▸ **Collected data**
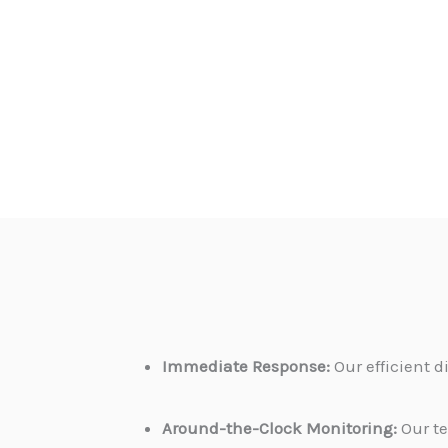
Immediate Response:
Our efficient 
Around-the-Clock Monitoring:
Our te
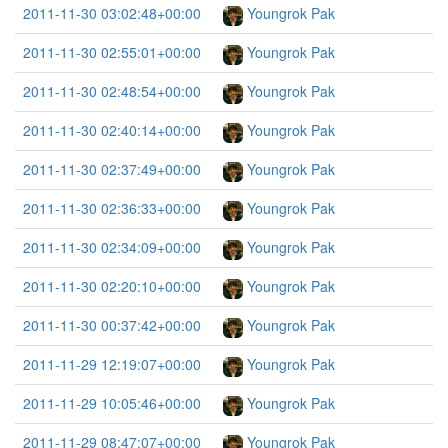
2011-11-30 03:02:48+00:00
Youngrok Pak
2011-11-30 02:55:01+00:00
Youngrok Pak
2011-11-30 02:48:54+00:00
Youngrok Pak
2011-11-30 02:40:14+00:00
Youngrok Pak
2011-11-30 02:37:49+00:00
Youngrok Pak
2011-11-30 02:36:33+00:00
Youngrok Pak
2011-11-30 02:34:09+00:00
Youngrok Pak
2011-11-30 02:20:10+00:00
Youngrok Pak
2011-11-30 00:37:42+00:00
Youngrok Pak
2011-11-29 12:19:07+00:00
Youngrok Pak
2011-11-29 10:05:46+00:00
Youngrok Pak
2011-11-29 08:47:07+00:00
Youngrok Pak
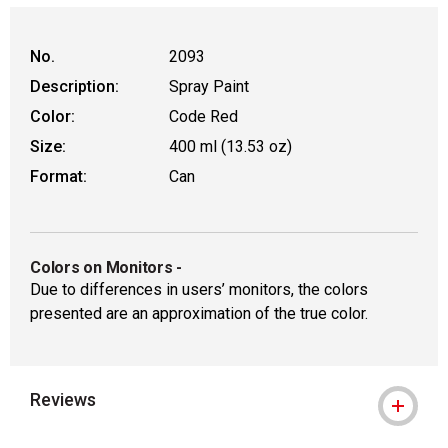
No.
2093
Description:
Spray Paint
Color:
Code Red
Size:
400 ml (13.53 oz)
Format:
Can
Colors on Monitors
-
Due to differences in users’ monitors, the colors
presented are an approximation of the true color.
Reviews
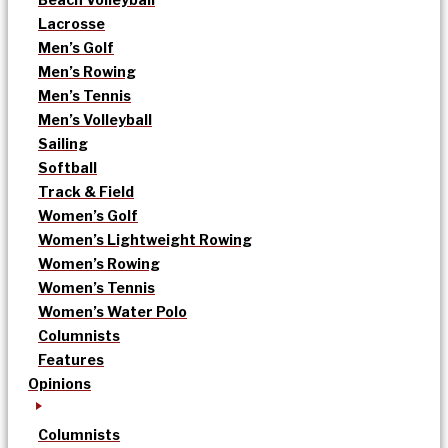
Lacrosse
Men’s Golf
Men’s Rowing
Men’s Tennis
Men’s Volleyball
Sailing
Softball
Track & Field
Women’s Golf
Women’s Lightweight Rowing
Women’s Rowing
Women’s Tennis
Women’s Water Polo
Columnists
Features
Opinions
Columnists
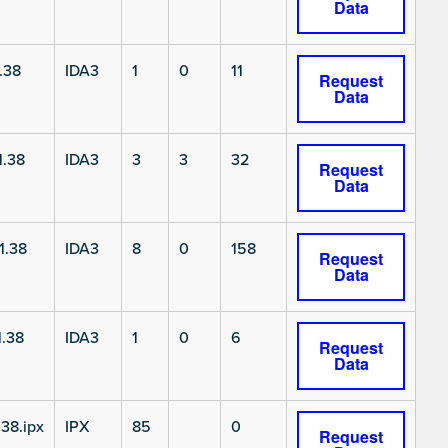
Data
.38
IDA3
1
0
11
Request
Data
1.38
IDA3
3
3
32
Request
Data
1.38
IDA3
8
0
158
Request
Data
.38
IDA3
1
0
6
Request
Data
38.ipx
IPX
85
0
Request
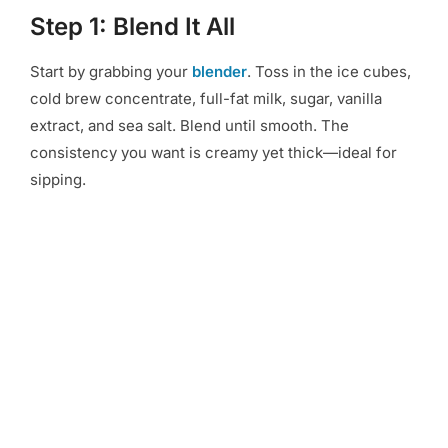
Step 1: Blend It All
Start by grabbing your
blender
. Toss in the ice cubes,
cold brew concentrate, full-fat milk, sugar, vanilla
extract, and sea salt. Blend until smooth. The
consistency you want is creamy yet thick—ideal for
sipping.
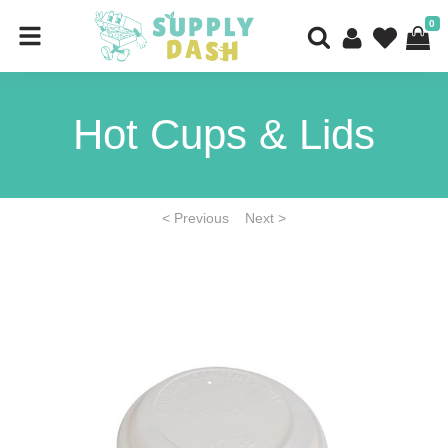
0
Hot Cups & Lids
< Previous
Next >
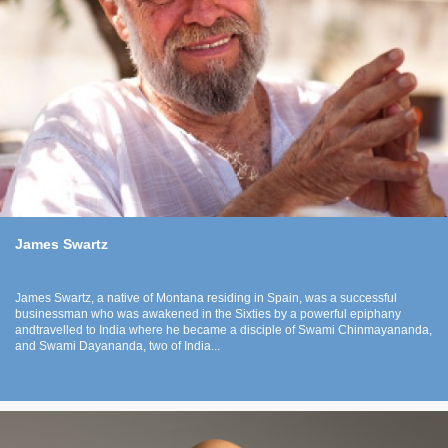
James Swartz
James Swartz, a native of Montana residing in Spain, was a successful
businessman who was awakened in the Sixties by a powerful epiphany
andtravelled to India where he became a disciple of Swami Chinmayananda,
and Swami Dayananda, two of India...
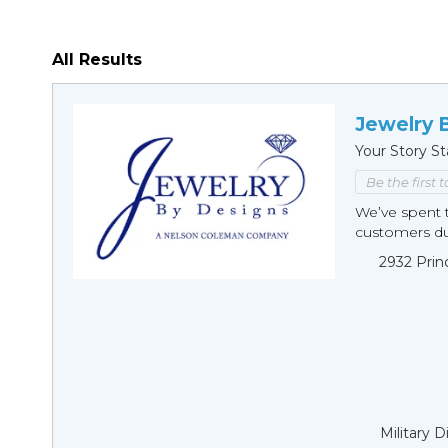
All Results
Jewelry 
Your Story St
Be the first 
We’ve spent t
customers duri
2932 Prin
Military 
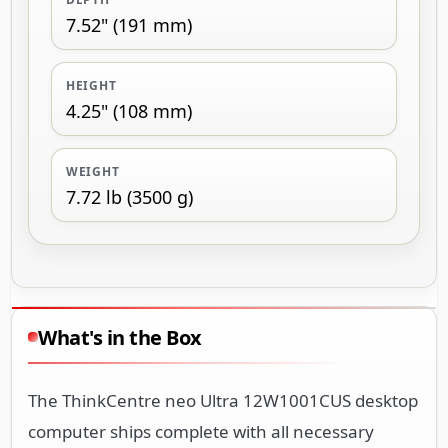
7.52" (191 mm)
HEIGHT
4.25" (108 mm)
WEIGHT
7.72 lb (3500 g)
What's in the Box
The ThinkCentre neo Ultra 12W1001CUS desktop
computer ships complete with all necessary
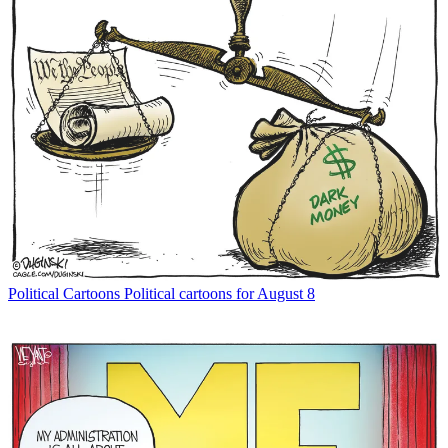
Political Cartoons
Political cartoons for August 8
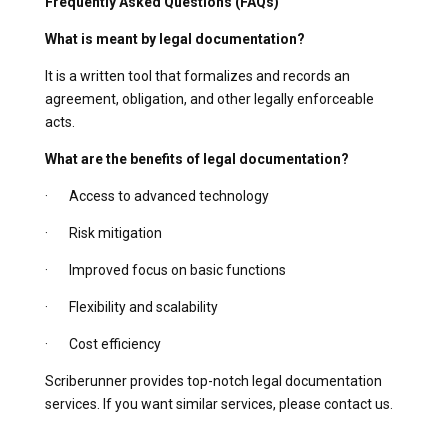
Frequently Asked Questions (FAQs)
What is meant by legal documentation?
It is a written tool that formalizes and records an
agreement, obligation, and other legally enforceable
acts.
What are the benefits of legal documentation?
· Access to advanced technology
· Risk mitigation
· Improved focus on basic functions
· Flexibility and scalability
· Cost efficiency
Scriberunner provides top-notch legal documentation
services. If you want similar services, please contact us.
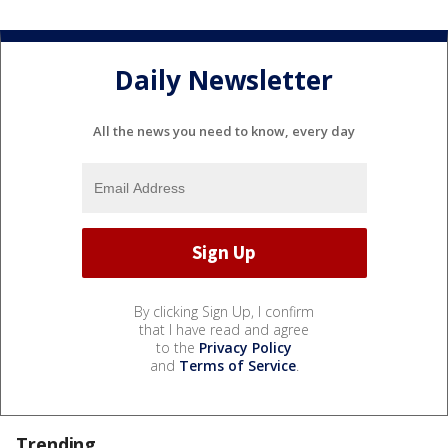
Daily Newsletter
All the news you need to know, every day
By clicking Sign Up, I confirm
that I have read and agree
to the
Privacy Policy
and
Terms of Service
.
Trending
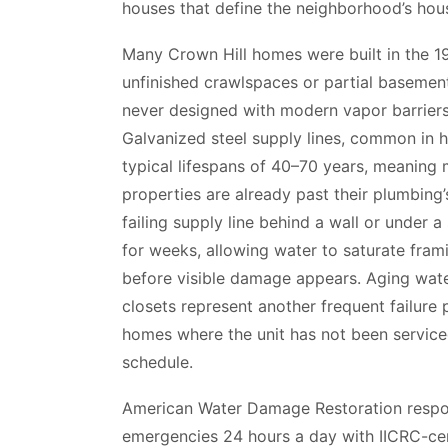
houses that define the neighborhood’s hou
Many Crown Hill homes were built in the 1
unfinished crawlspaces or partial baseme
never designed with modern vapor barrier
Galvanized steel supply lines, common in 
typical lifespans of 40–70 years, meaning
properties are already past their plumbing’s
failing supply line behind a wall or under 
for weeks, allowing water to saturate frami
before visible damage appears. Aging water
closets represent another frequent failure p
homes where the unit has not been service
schedule.
American Water Damage Restoration respo
emergencies 24 hours a day with IICRC-cer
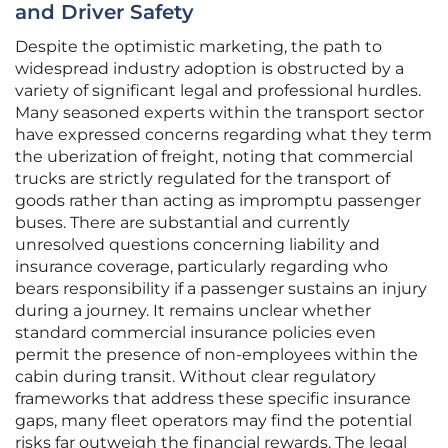
and Driver Safety
Despite the optimistic marketing, the path to
widespread industry adoption is obstructed by a
variety of significant legal and professional hurdles.
Many seasoned experts within the transport sector
have expressed concerns regarding what they term
the uberization of freight, noting that commercial
trucks are strictly regulated for the transport of
goods rather than acting as impromptu passenger
buses. There are substantial and currently
unresolved questions concerning liability and
insurance coverage, particularly regarding who
bears responsibility if a passenger sustains an injury
during a journey. It remains unclear whether
standard commercial insurance policies even
permit the presence of non-employees within the
cabin during transit. Without clear regulatory
frameworks that address these specific insurance
gaps, many fleet operators may find the potential
risks far outweigh the financial rewards. The legal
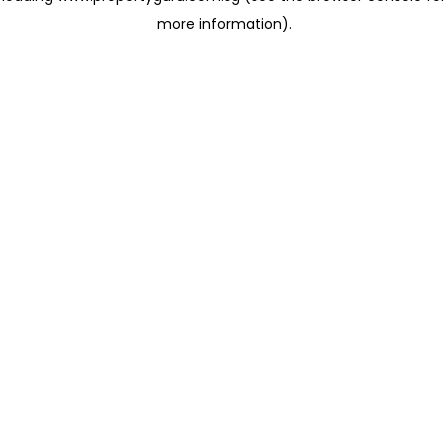
more information)
.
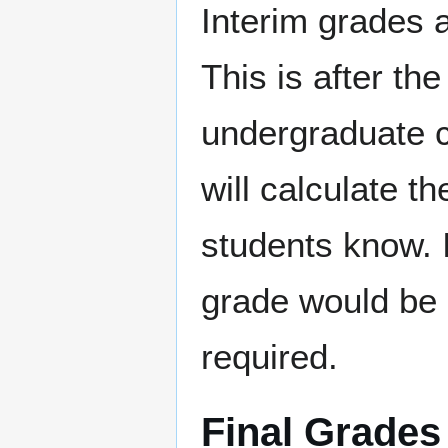
Interim grades a
This is after th
undergraduate c
will calculate th
students know. It
grade would be i
required.
Final Grades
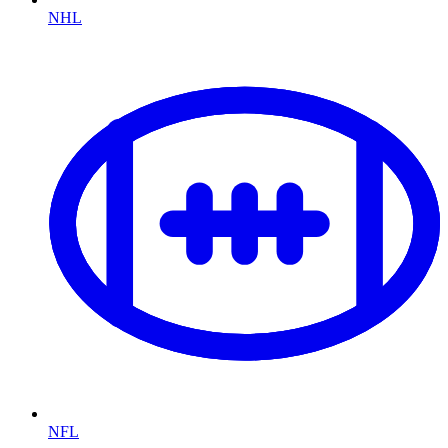
NHL
NFL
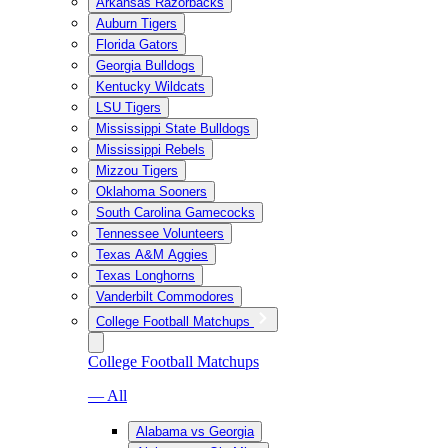
Arkansas Razorbacks
Auburn Tigers
Florida Gators
Georgia Bulldogs
Kentucky Wildcats
LSU Tigers
Mississippi State Bulldogs
Mississippi Rebels
Mizzou Tigers
Oklahoma Sooners
South Carolina Gamecocks
Tennessee Volunteers
Texas A&M Aggies
Texas Longhorns
Vanderbilt Commodores
College Football Matchups
College Football Matchups
— All
Alabama vs Georgia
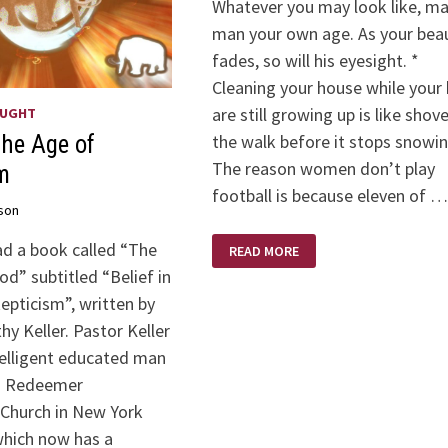
Whatever you may look like, ma
man your own age. As your bea
fades, so will his eyesight. *
Cleaning your house while your 
are still growing up is like shov
OUGHT
the walk before it stops snowin
The Age of
The reason women don’t play
m
football is because eleven of …
son
PHYLLIS
ad a book called “The
READ MORE
DILLERISMS
d” subtitled “Belief in
epticism”, written by
y Keller. Pastor Keller
ntelligent educated man
d Redeemer
 Church in New York
which now has a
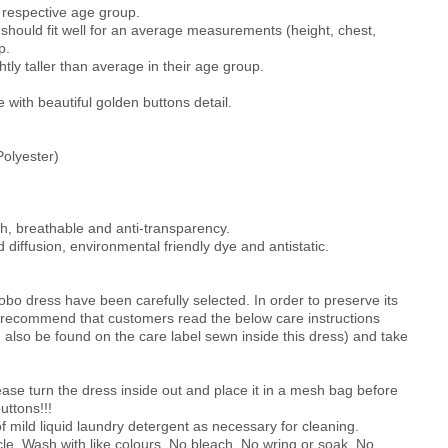
he respective age group.
should fit well for an average measurements (height, chest,
p.
htly taller than average in their age group.
with beautiful golden buttons detail.
olyester)
th, breathable and anti-transparency.
 diffusion, environmental friendly dye and antistatic.
obo dress have been carefully selected. In order to preserve its
e recommend that customers read the below care instructions
an also be found on the care label sewn inside this dress) and take
turn the dress inside out and place it in a mesh bag before
uttons!!!
 mild liquid laundry detergent as necessary for cleaning.
le. Wash with like colours. No bleach. No wring or soak. No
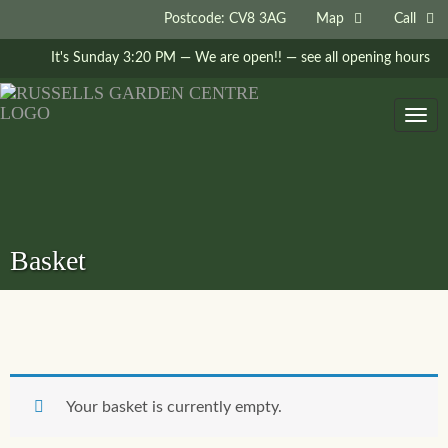
Postcode: CV8 3AG
Map
Call
It's
Sunday
3:20 PM
—
We are open!!
— see all opening hours
Togg
navig
Basket
Your basket is currently empty.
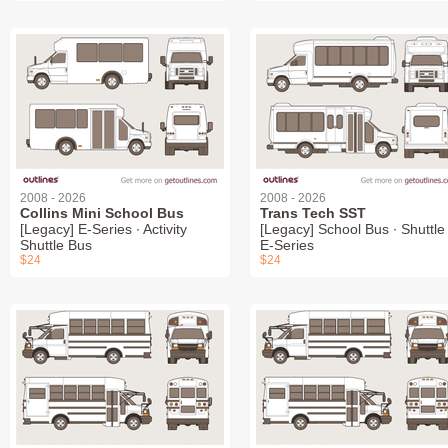
2008 - 2026
2008 - 2026
Collins Mini School Bus
Trans Tech SST
[Legacy] E-Series ∙ Activity
[Legacy] School Bus ∙ Shuttle 
Shuttle Bus
E-Series
$24
$24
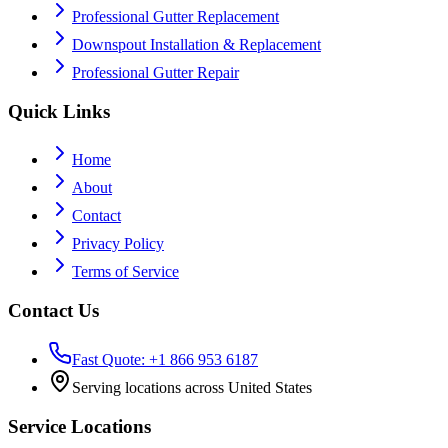
Professional Gutter Replacement
Downspout Installation & Replacement
Professional Gutter Repair
Quick Links
Home
About
Contact
Privacy Policy
Terms of Service
Contact Us
Fast Quote: +1 866 953 6187
Serving locations across United States
Service Locations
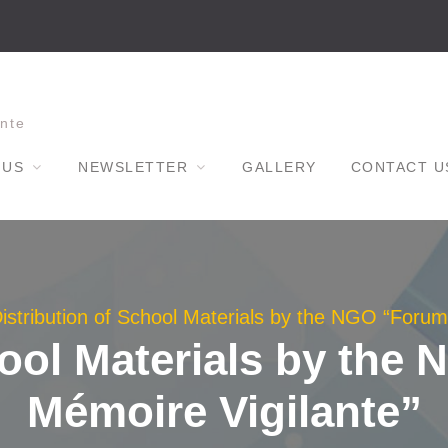
nte
 US
NEWSLETTER
GALLERY
CONTACT U
istribution of School Materials by the NGO “Forum
hool Materials by the
Mémoire Vigilante”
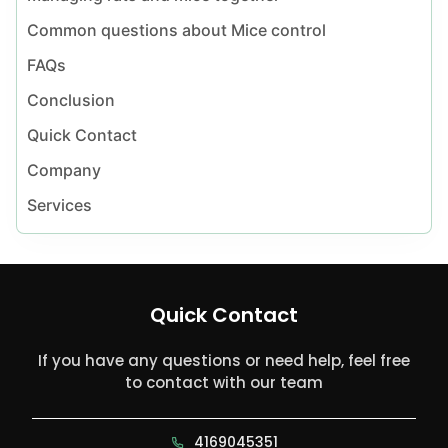
Common questions about Mice control
FAQs
Conclusion
Quick Contact
Company
Services
Quick Contact
If you have any questions or need help, feel free
to contact with our team
4169045351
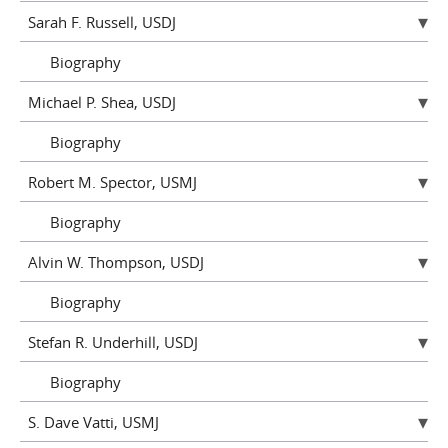
Sarah F. Russell, USDJ
Biography
Michael P. Shea, USDJ
Biography
Robert M. Spector, USMJ
Biography
Alvin W. Thompson, USDJ
Biography
Stefan R. Underhill, USDJ
Biography
S. Dave Vatti, USMJ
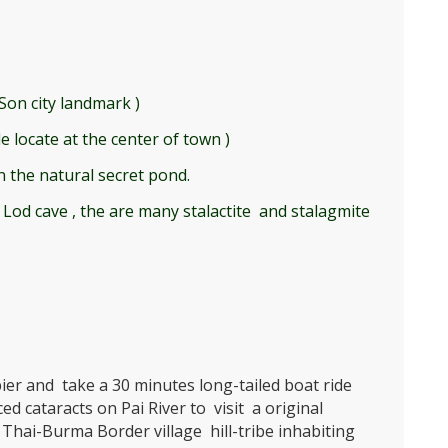
on city landmark )
 locate at the center of town )
n the natural secret pond.
 Lod cave , the are many stalactite and stalagmite
pier and take a 30 minutes long-tailed boat ride
d cataracts on Pai River to visit a original
l Thai-Burma Border village hill-tribe inhabiting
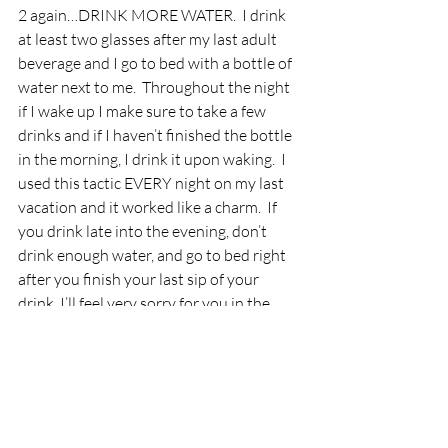
2 again…DRINK MORE WATER.  I drink 
at least two glasses after my last adult 
beverage and I go to bed with a bottle of 
water next to me.  Throughout the night 
if I wake up I make sure to take a few 
drinks and if I haven’t finished the bottle 
in the morning, I drink it upon waking.  I 
used this tactic EVERY night on my last 
vacation and it worked like a charm.  If 
you drink late into the evening, don’t 
drink enough water, and go to bed right 
after you finish your last sip of your 
drink, I’ll feel very sorry for you in the 
morning.
Get as much sleep as possible.
I talk about sleep just as much as I talk 
about food choices with my fat loss 
clients.  It is SO important whether on 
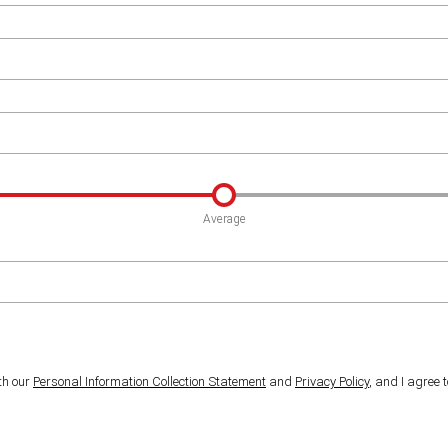
Average
th our
Personal Information Collection Statement
and
Privacy Policy
, and I agree 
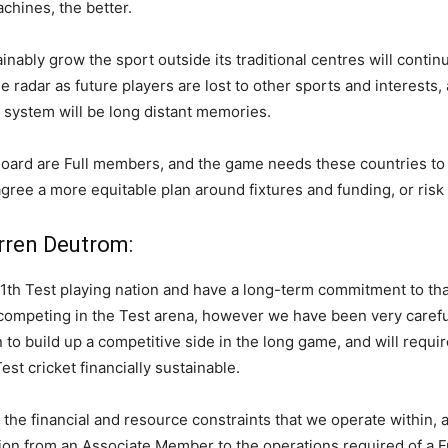
hines, the better.
inably grow the sport outside its traditional centres will conti
the radar as future players are lost to other sports and interest
 system will be long distant memories.
oard are Full members, and the game needs these countries to l
agree a more equitable plan around fixtures and funding, or risk 
rren Deutrom:
1th Test playing nation and have a long-term commitment to tha
 competing in the Test arena, however we have been very careful
n to build up a competitive side in the long game, and will requ
st cricket financially sustainable.
the financial and resource constraints that we operate within, a
ion from an Associate Member to the operations required of a 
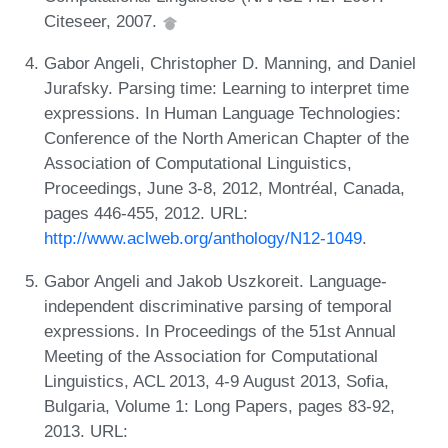
Citeseer, 2007.
Gabor Angeli, Christopher D. Manning, and Daniel
Jurafsky. Parsing time: Learning to interpret time
expressions. In Human Language Technologies:
Conference of the North American Chapter of the
Association of Computational Linguistics,
Proceedings, June 3-8, 2012, Montréal, Canada,
pages 446-455, 2012. URL:
http://www.aclweb.org/anthology/N12-1049
.
Gabor Angeli and Jakob Uszkoreit. Language-
independent discriminative parsing of temporal
expressions. In Proceedings of the 51st Annual
Meeting of the Association for Computational
Linguistics, ACL 2013, 4-9 August 2013, Sofia,
Bulgaria, Volume 1: Long Papers, pages 83-92,
2013. URL:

▸ **Task brief**
Begin at the line in the entries above that has "drink, I’ll feel very sorry for you in the", stop after the line that has "1th Test playing", and output exactly those lines without pictures.

▸ **Final answer**
drink, I’ll feel very sorry for you in the 
morning.
Get as much sleep as possible.
I talk about sleep just as much as I talk 
about food choices with my fat loss 
clients.  It is SO important whether on 
Average
th our
Personal Information Collection Statement
and
Privacy Policy
, and I agree 
hines, the better.
inably grow the sport outside its traditional centres will conti
the radar as future players are lost to other sports and interest
 system will be long distant memories.
oard are Full members, and the game needs these countries to l
agree a more equitable plan around fixtures and funding, or risk 
rren Deutrom:
1th Test playing nation and have a long-term commitment to tha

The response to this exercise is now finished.